TO DO: As an exercise, copy out the entries exactly as written.

AVAILABLE RECORDS:

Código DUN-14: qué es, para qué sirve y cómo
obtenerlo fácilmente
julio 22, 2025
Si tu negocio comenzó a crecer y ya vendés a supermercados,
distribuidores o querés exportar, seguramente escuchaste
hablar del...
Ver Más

RESPONSE:
Código DUN-14: qué es, para qué sirve y cómo
obtenerlo fácilmente
julio 22, 2025
Si tu negocio comenzó a crecer y ya vendés a supermercados,
distribuidores o querés exportar, seguramente escuchaste
hablar del...
Ver Más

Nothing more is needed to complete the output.